▸ **Exercise requirements**
Filter the records below for the word "para". Keep each line that has it.

▸ **Supplied data**
*** Begin section ***
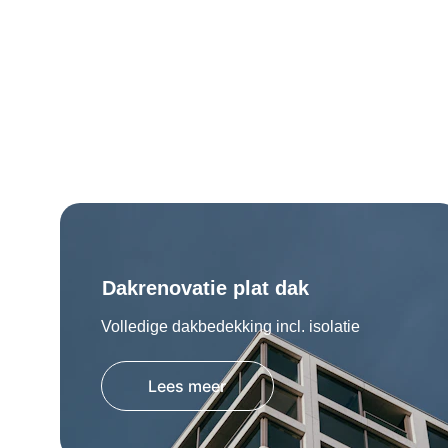
Dakrenovatie plat dak
Volledige dakbedekking incl. isolatie
Lees meer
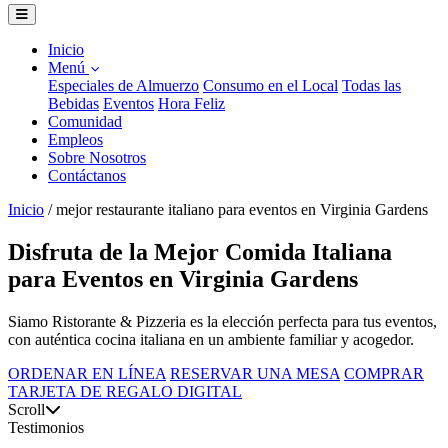
Inicio
Menú
Especiales de Almuerzo
Consumo en el Local
Todas las
Bebidas
Eventos
Hora Feliz
Comunidad
Empleos
Sobre Nosotros
Contáctanos
Inicio
/
mejor restaurante italiano para eventos en Virginia Gardens
Disfruta de la Mejor Comida Italiana
para Eventos en Virginia Gardens
Siamo Ristorante & Pizzeria es la elección perfecta para tus eventos,
con auténtica cocina italiana en un ambiente familiar y acogedor.
ORDENAR EN LÍNEA
RESERVAR UNA MESA
COMPRAR
TARJETA DE REGALO DIGITAL
Scroll
Testimonios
*** End section ***
▸ **Output for this task**
mejor restaurante italiano para eventos en Virginia Gardens
para Eventos en Virginia Gardens
Siamo Ristorante & Pizzeria es la elección perfecta para tus eventos,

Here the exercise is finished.